El gobierno británico no simpatiza con Ye
El gobierno británico no parece simpatizar con Ye, tras anunciar que el rapero tiene prohibida la entrada a dicha nación. Esta decisión supuso la cancelación del Wireless Festival, que contaba con su participación durante tres días.
Un portavoz del Ministerio del Interior declaró que se había rechazado la solicitud de viaje del rapero porque “su presencia en el Reino Unido no sería beneficiosa para el bien público”.
Festival Republic, la promotora de Wireless, declaró en un comunicado que se reembolsará el dinero a todos los poseedores de entradas. El festival estaba programado originalmente para celebrarse del 10 al 12 de julio en Londres.
El primer ministro Keir Starmer declaró en X que “Ye nunca debió haber sido invitado a encabezar el cartel de Wireless.
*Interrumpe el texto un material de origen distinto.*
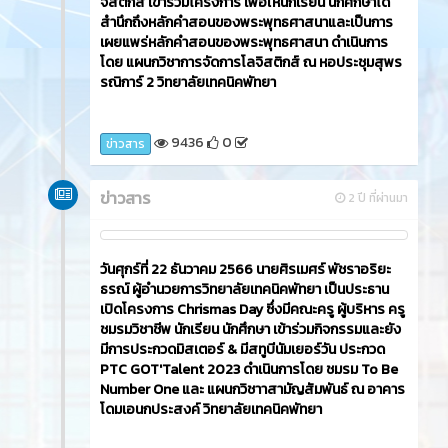
จิสติกส์ เข้าร่วมโครงการ เพื่อให้นักเรียน นักศึกษาได้
สำนึกถึงหลักคำสอนของพระพุทธศาสนาและเป็นการ
เผยแพร่หลักคำสอนของพระพุทธศาสนา ดำเนินการ
โดย แผนกวิชาการจัดการโลจิสติกส์ ณ หอประชุมสุพร
รณิการ์ 2 วิทยาลัยเทคนิคพัทยา
9436
0
ข่าวสาร
ข่าวสาร
2 ปี ที่ผ่านมา
วันศุกร์ที่ 22 ธันวาคม 2566​ นายศิรเมศร์ พัชราอริยะ
ธรณ์ ผู้อำนวยการวิทยาลัยเทคนิคพัทยา เป็นประธาน
เปิดโครงการ Chrismas Day ซึ่งมีคณะครู ผู้บริหาร ครู
ชมรมวิชาชีพ นักเรียน นักศึกษา เข้าร่วมกิจกรรมและยัง
มีการประกวดมิสเตอร์ & มีสทูบีนัมเยอร์วัน ประกวด
PTC GOT'Talent 2023 ดำเนินการโดย ชมรม To Be
Number One และ แผนกวิชาาสามัญสัมพันธ์ ณ อาคาร
โดมเอนกประสงค์ วิทยาลัยเทคนิคพัทยา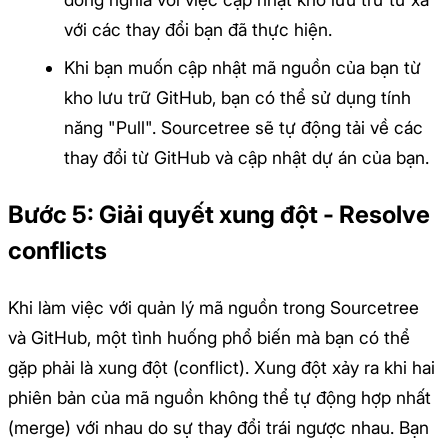
với các thay đổi bạn đã thực hiện.
Khi bạn muốn cập nhật mã nguồn của bạn từ
kho lưu trữ GitHub, bạn có thể sử dụng tính
năng "Pull". Sourcetree sẽ tự động tải về các
thay đổi từ GitHub và cập nhật dự án của bạn.
Bước 5: Giải quyết xung đột - Resolve
conflicts
Khi làm việc với quản lý mã nguồn trong Sourcetree
và GitHub, một tình huống phổ biến mà bạn có thể
gặp phải là xung đột (conflict). Xung đột xảy ra khi hai
phiên bản của mã nguồn không thể tự động hợp nhất
(merge) với nhau do sự thay đổi trái ngược nhau. Bạn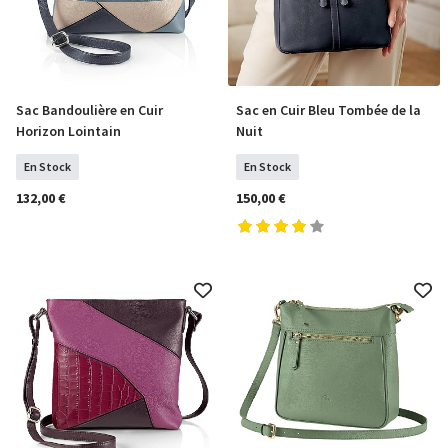
Sac Bandoulière en Cuir
Sac en Cuir Bleu Tombée de la
COMMANDER
COMMANDER
Horizon Lointain
Nuit
En Stock
En Stock
132,00 €
150,00 €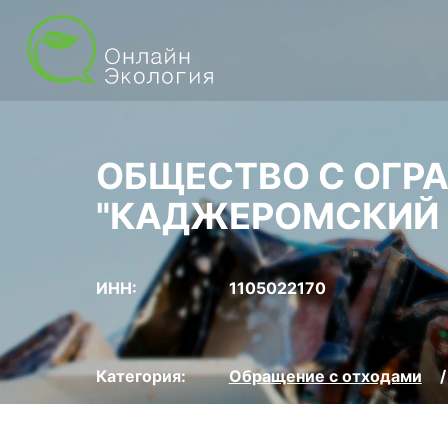
ОБЩЕСТВО С ОГР
"КАДЖЕРОМСКИЙ
ИНН:
1105022170
Категория:
Обращение с отходами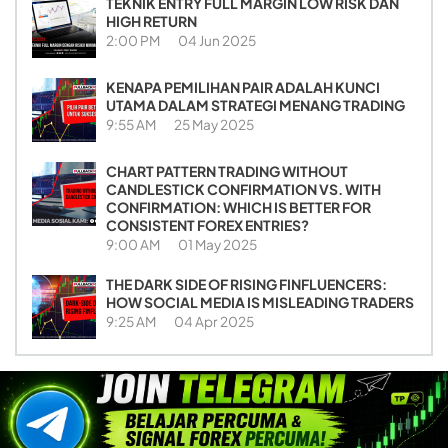
TEKNIK ENTRY FULL MARGIN LOW RISK DAN
HIGH RETURN
2:00 PM
04 Jun 2025
KENAPA PEMILIHAN PAIR ADALAH KUNCI
UTAMA DALAM STRATEGI MENANG TRADING
9:55 AM
25 May 2025
CHART PATTERN TRADING WITHOUT
CANDLESTICK CONFIRMATION VS. WITH
CONFIRMATION: WHICH IS BETTER FOR
CONSISTENT FOREX ENTRIES?
9:00 AM
01 May 2025
THE DARK SIDE OF RISING FINFLUENCERS:
HOW SOCIAL MEDIA IS MISLEADING TRADERS
9:25 AM
04 Apr 2025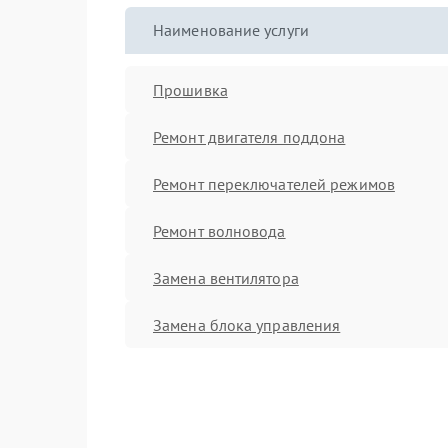
Наименование услуги
Прошивка
Ремонт двигателя поддона
Ремонт переключателей режимов
Ремонт волновода
Замена вентилятора
Замена блока управления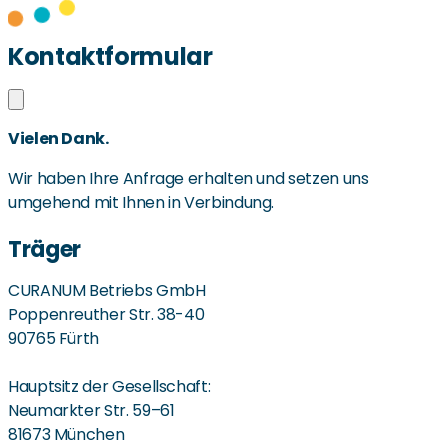
Kontaktformular
Vielen Dank.
Wir haben Ihre Anfrage erhalten und setzen uns
umgehend mit Ihnen in Verbindung.
Träger
CURANUM Betriebs GmbH
Poppenreuther Str. 38-40
90765 Fürth
Hauptsitz der Gesellschaft:
Neumarkter Str. 59–61
81673 München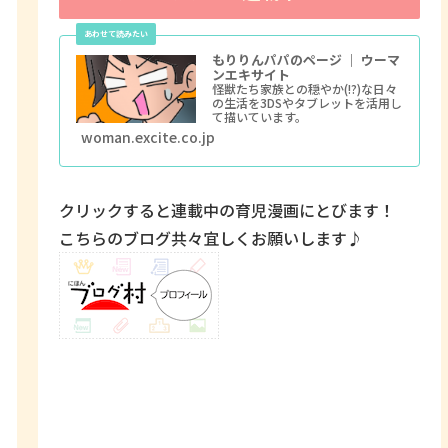
もりりんパパのページ ｜ ウーマ
ンエキサイト
怪獣たち家族との穏やか(!?)な日々
の生活を3DSやタブレットを活用し
て描いています。
woman.excite.co.jp
クリックすると連載中の育児漫画にとびます！
こちらのブログ共々宜しくお願いします♪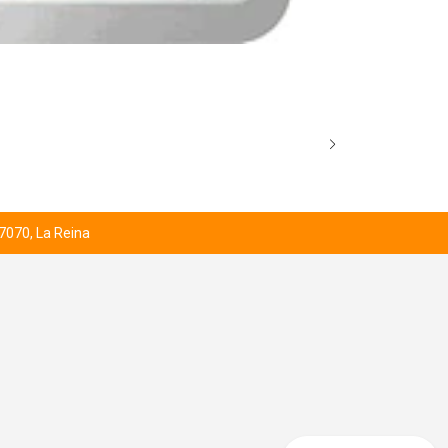
BROCK’S SCO
Desde
$1.000
 7070, La Reina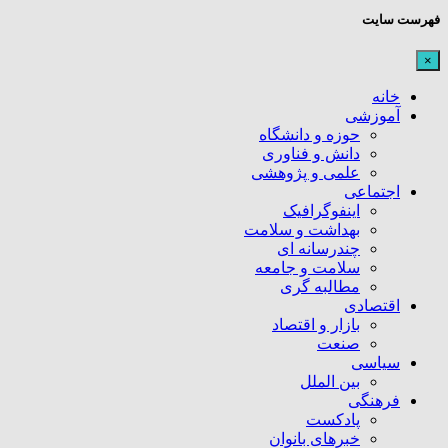
فهرست سایت
×
خانه
آموزشی
حوزه و دانشگاه
دانش و فناوری
علمی و پژوهشی
اجتماعی
اینفوگرافیک
بهداشت و سلامت
چندرسانه ای
سلامت و جامعه
مطالبه گری
اقتصادی
بازار و اقتصاد
صنعت
سیاسی
بین الملل
فرهنگی
پادکست
خبرهای بانوان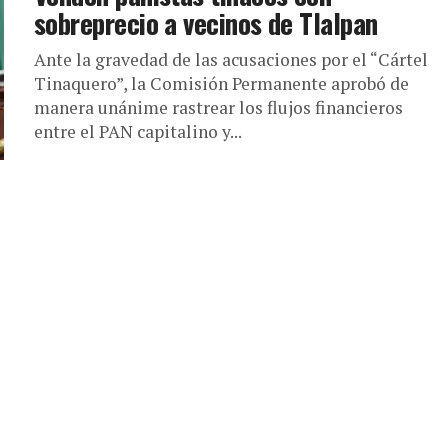
sobreprecio a vecinos de Tlalpan
Ante la gravedad de las acusaciones por el “Cártel
Tinaquero”, la Comisión Permanente aprobó de
manera unánime rastrear los flujos financieros
entre el PAN capitalino y...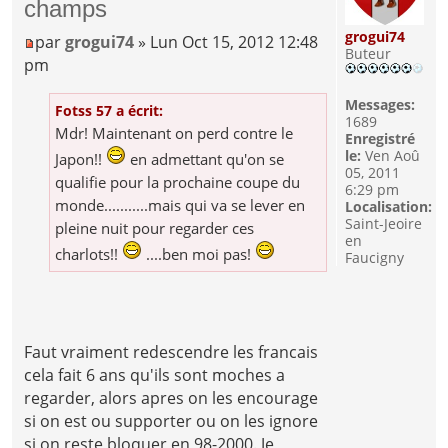
champs
grogui74
par
grogui74
» Lun Oct 15, 2012 12:48
Buteur
pm
Messages:
Fotss 57 a écrit:
1689
Mdr! Maintenant on perd contre le
Enregistré
le:
Ven Aoû
Japon!!
en admettant qu'on se
05, 2011
qualifie pour la prochaine coupe du
6:29 pm
monde...........mais qui va se lever en
Localisation:
Saint-Jeoire
pleine nuit pour regarder ces
en
charlots!!
....ben moi pas!
Faucigny
Faut vraiment redescendre les francais
cela fait 6 ans qu'ils sont moches a
regarder, alors apres on les encourage
si on est ou supporter ou on les ignore
si on reste bloquer en 98-2000. Je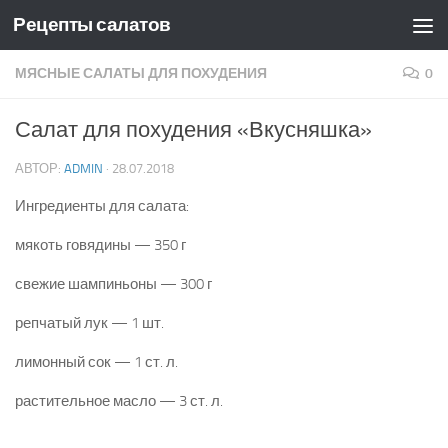
Рецепты салатов
Skip to content
МЯСНЫЕ САЛАТЫ ДЛЯ ПОХУДЕНИЯ
0
Салат для похудения «Вкусняшка»
АВТОР:
ADMIN
·
28.07.2018
Ингредиенты для салата:
мякоть говядины — 350 г
свежие шампиньоны — 300 г
репчатый лук — 1 шт.
лимонный сок — 1 ст. л.
растительное масло — 3 ст. л.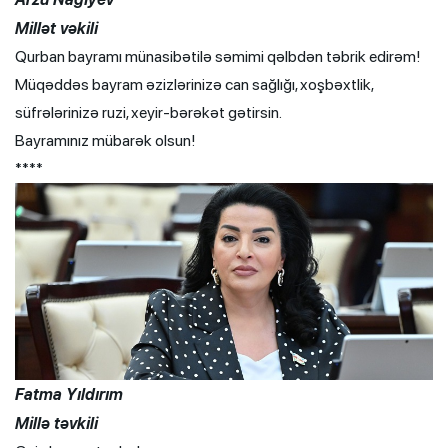
Millət vəkili
Qurban bayramı münasibətilə səmimi qəlbdən təbrik edirəm!
Müqəddəs bayram əzizlərinizə can sağlığı, xoşbəxtlik,
süfrələrinizə ruzi, xeyir-bərəkət gətirsin.
Bayramınız mübarək olsun!
****
Fatma Yıldırım
Millə təvkili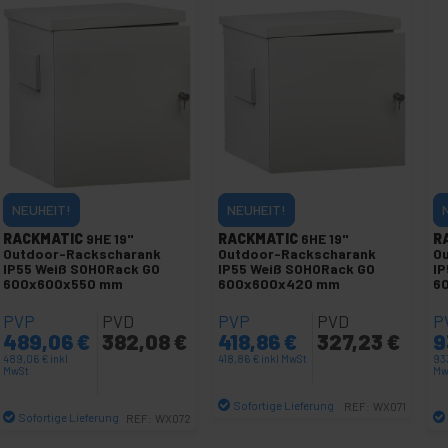
NEUHEIT!
NEUHEIT!
RACKMATIC
9HE 19"
RACKMATIC
6HE 19"
R
Outdoor-Rackscharank
Outdoor-Rackscharank
O
IP55 Weiß SOHORack GO
IP55 Weiß SOHORack GO
IP
600x600x550 mm
600x600x420 mm
6
PVP
PVD
PVP
PVD
P
489,06
€
382,08
€
418,86
€
327,23
€
9
489,06
€
inkl
418,86
€
inkl MwSt
93
MwSt
Mw
Sofortige Lieferung
REF:
WX071
Sofortige Lieferung
REF:
WX072
Menge
Menge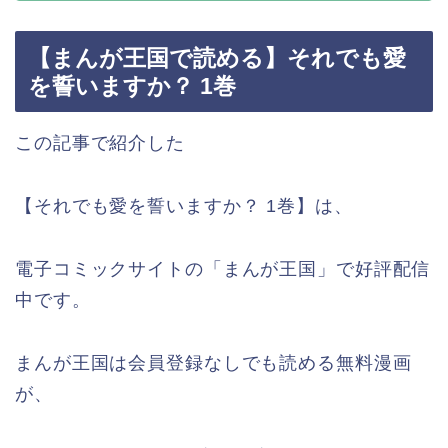
【まんが王国で読める】それでも愛
を誓いますか？ 1巻
この記事で紹介した
【それでも愛を誓いますか？ 1巻】は、
電子コミックサイトの「まんが王国」で好評配信
中です。
まんが王国は会員登録なしでも読める無料漫画
が、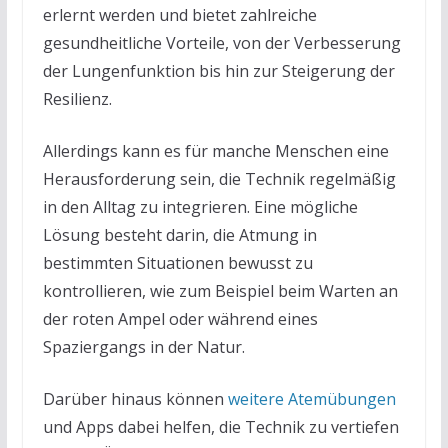
erlernt werden und bietet zahlreiche
gesundheitliche Vorteile, von der Verbesserung
der Lungenfunktion bis hin zur Steigerung der
Resilienz.
Allerdings kann es für manche Menschen eine
Herausforderung sein, die Technik regelmäßig
in den Alltag zu integrieren. Eine mögliche
Lösung besteht darin, die Atmung in
bestimmten Situationen bewusst zu
kontrollieren, wie zum Beispiel beim Warten an
der roten Ampel oder während eines
Spaziergangs in der Natur.
Darüber hinaus können
weitere Atemübungen
und Apps dabei helfen, die Technik zu vertiefen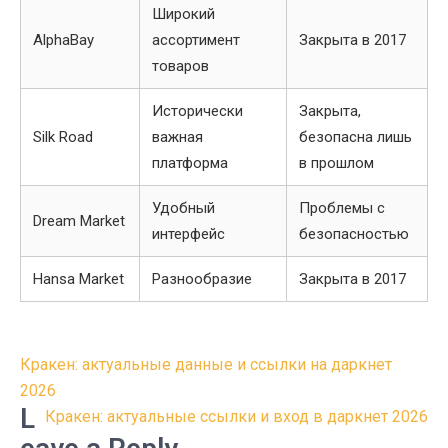
Широкий
AlphaBay
ассортимент
Закрыта в 2017
товаров
Исторически
Закрыта,
Silk Road
важная
безопасна лишь
платформа
в прошлом
Удобный
Проблемы с
Dream Market
интерфейс
безопасностью
Hansa Market
Разнообразие
Закрыта в 2017
Post
Кракен: актуальные данные и ссылки на даркнет
navigation
2026
L
Кракен: актуальные ссылки и вход в даркнет 2026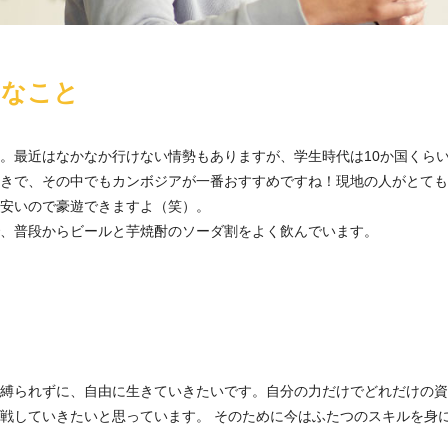
きなこと
。最近はなかなか行けない情勢もありますが、学生時代は10か国くら
きで、その中でもカンボジアが一番おすすめですね！現地の人がとても
安いので豪遊できますよ（笑）。
、普段からビールと芋焼酎のソーダ割をよく飲んでいます。
縛られずに、自由に生きていきたいです。自分の力だけでどれだけの資
戦していきたいと思っています。 そのために今はふたつのスキルを身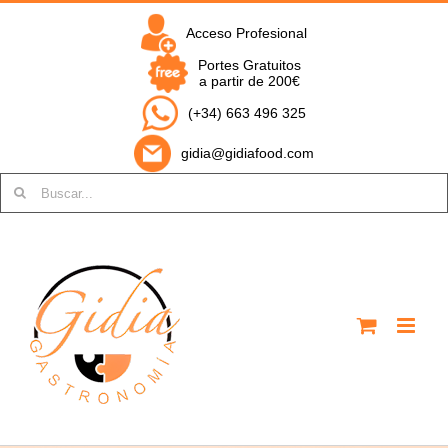
Saltar
al
Acceso Profesional
contenido
Portes Gratuitos
a partir de 200€
(+34) 663 496 325
gidia@gidiafood.com
Buscar: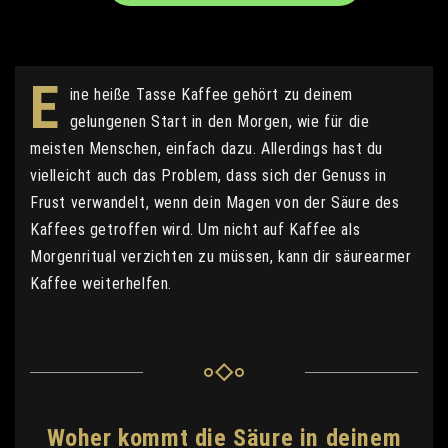
E
ine heiße Tasse Kaffee gehört zu deinem
gelungenen Start in den Morgen, wie für die
meisten Menschen, einfach dazu. Allerdings hast du
vielleicht auch das Problem, dass sich der Genuss in
Frust verwandelt, wenn dein Magen von der Säure des
Kaffees getroffen wird. Um nicht auf Kaffee als
Morgenritual verzichten zu müssen, kann dir säurearmer
Kaffee weiterhelfen.
Woher kommt die Säure in deinem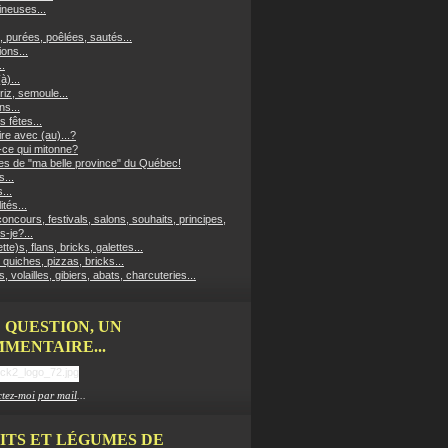
neuses...
, purées, poêlées, sautés...
ons...
..
à)...
riz, semoule...
ns...
s fêtes...
re avec (au)...?
-ce qui mitonne?
es de "ma belle province" du Québec!
...
...
ités...
oncours, festivals, salons, souhaits, principes,
s-je?...
ette)s, flans, bricks, galettes...
 quiches, pizzas, bricks...
, volailles, gibiers, abats, charcuteries...
 QUESTION, UN
MENTAIRE...
tez-moi par mail
...
ITS ET LÉGUMES DE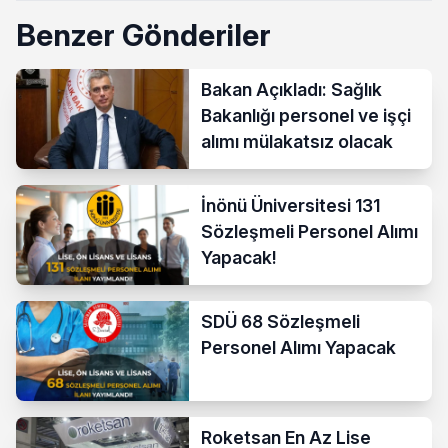
Benzer Gönderiler
Bakan Açıkladı: Sağlık
Bakanlığı personel ve işçi
alımı mülakatsız olacak
İnönü Üniversitesi 131
Sözleşmeli Personel Alımı
Yapacak!
SDÜ 68 Sözleşmeli
Personel Alımı Yapacak
Roketsan En Az Lise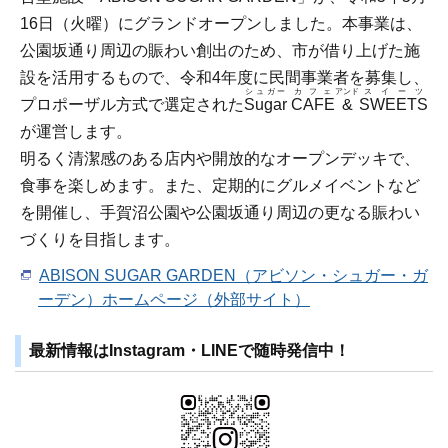
16日（火曜）にグランドオープンしました。本事業は、
公園坂通り周辺の賑わい創出のため、市が借り上げた施
設を活用するもので、令和4年度に民間事業者を募集し、
シュガー
カフェ
アンド
スイーツ
プロポーザル方式で選定された
Sugar
CAFE
&
SWEETS
が運営します。
明るく清潔感のある店内や開放的なオープンデッキで、
食事を楽しめます。また、定期的にグルメイベントなど
を開催し、手賀沼公園や公園坂通り周辺の更なる賑わい
づくりを目指します。
ABISON SUGAR GARDEN（アビソン・シュガー・ガ
ーデン）ホームページ（外部サイト）
最新情報はInstagram・LINEで随時発信中！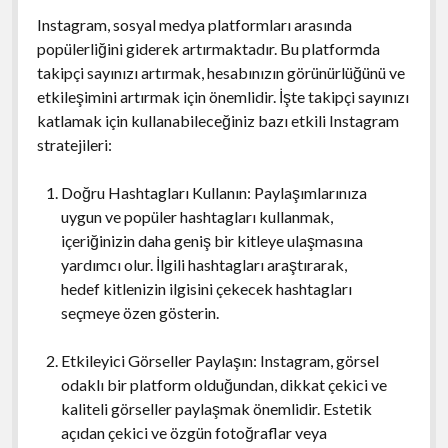
Instagram, sosyal medya platformları arasında
popülerliğini giderek artırmaktadır. Bu platformda
takipçi sayınızı artırmak, hesabınızın görünürlüğünü ve
etkileşimini artırmak için önemlidir. İşte takipçi sayınızı
katlamak için kullanabileceğiniz bazı etkili Instagram
stratejileri:
Doğru Hashtagları Kullanın: Paylaşımlarınıza
uygun ve popüler hashtagları kullanmak,
içeriğinizin daha geniş bir kitleye ulaşmasına
yardımcı olur. İlgili hashtagları araştırarak,
hedef kitlenizin ilgisini çekecek hashtagları
seçmeye özen gösterin.
Etkileyici Görseller Paylaşın: Instagram, görsel
odaklı bir platform olduğundan, dikkat çekici ve
kaliteli görseller paylaşmak önemlidir. Estetik
açıdan çekici ve özgün fotoğraflar veya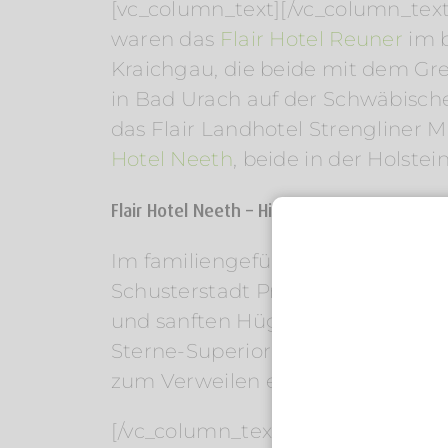
[vc_column_text][/vc_column_text
waren das
Flair Hotel Reuner
im 
Kraichgau, die beide mit dem Gr
in Bad Urach auf der Schwäbischen
das Flair Landhotel Strengliner M
Hotel Neeth
, beide in der Holste
Flair Hotel Neeth – Hier zählen der Mensch 
Im familiengeführten Flair Hotel
Schusterstadt Preetz, steht das T
und sanften Hügeln. Über 150 tr
Sterne-Superior Hotel mit Resta
zum Verweilen ein. Familie Neeth 
[/vc_column_text][vc_empty_spac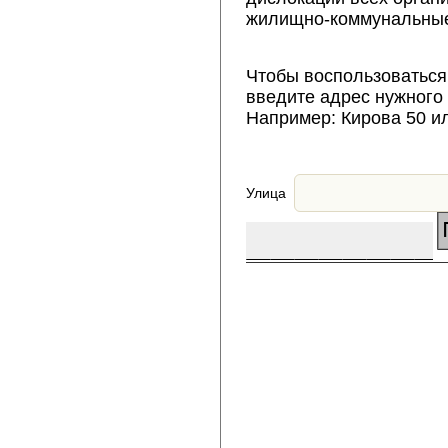
жилищно-коммунальные
Чтобы воспользоваться
введите адрес нужного
Например: Кирова 50 и
Улица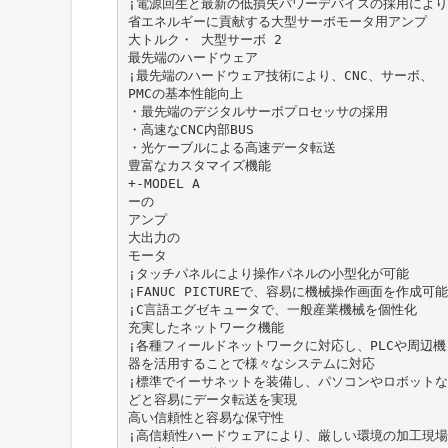
¡電源回生と最新の低損失パワーデバイスの採用により
省エネルギーに貢献する大型サーボモータ用アンプ
大トルク・ 大型サーボ 2
最先端のハードウェア
¡最先端のハードウェア技術により、CNC、サーボ、
PMCの基本性能向上
・最先端のデジタルサーボプロセッサの採用
・高速なCNC内部BUS
・光ケーブルによる高速データ転送
豊富なカスタマイズ機能
+-MODEL A
ーの
アンプ
大出力の
モータ
¡タッチパネルにより操作パネルの小型化が可能
¡FANUC PICTUREで、容易に機械操作画面を作成可能
¡C言語エグゼキュータで、一般産業機械を個性化
充実したネットワーク機能
¡各種フィールドネットワークに対応し、PLCや周辺機
器を活用することで様々なシステムに対応
¡標準でイーサネットを装備し、パソコンやロボットな
どと容易にデータ転送を実現
高い信頼性と容易な保守性
¡高信頼性ハードウェアにより、厳しい環境の加工現場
Este gobierno apoya firmemente a la comunidad judía y no cejaremos en nuestra lucha para afrontar y derrotar el veneno del antisemitismo”.
Sin embargo, el propio rapero hizo un llamado de última hora en el que decía que quería ir a Londres para traer “unidad, paz y amor a través de su música” y que estaba encantado de reunirse con miembros de la comunidad judía británica para escuchar sus inquietudes. “Sé que las palabras no bastan”, dijo. “Tendré que demostrar el cambio con mis acciones”.
Melvin Benn, director general de Festival Republic, declaró a The Guardian que Ye “tenía la intención de venir a actuar… e interpretar las canciones que actualmente se escuchan en las emisoras de radio y plataformas de streaming, y que millones de personas disfrutan”. Incluso, lamentó la falta de empatía hacia el cantante. “El perdón y la oportunidad de dar una segunda oportunidad a las personas se están convirtiendo en una virtud perdida en este mundo cada vez más polarizado”, añadió.
Si bien Ye se ha visto envuelto en controversias en los últimos años a raíz de sus comentarios antisemitas, recientemente ha intentado enmendar el daño. En enero, publicó un anuncio en The Wall Street Journal en el que lamentaba sus comentarios antisemitas y los atribuía a un trastorno bipolar no tratado.
Pese a que está “dedicando su energía a un arte positivo y significativo: música, ropa, diseño y otras ideas nuevas para ayudar al mundo”, la clase política no parece estar convencida del todo.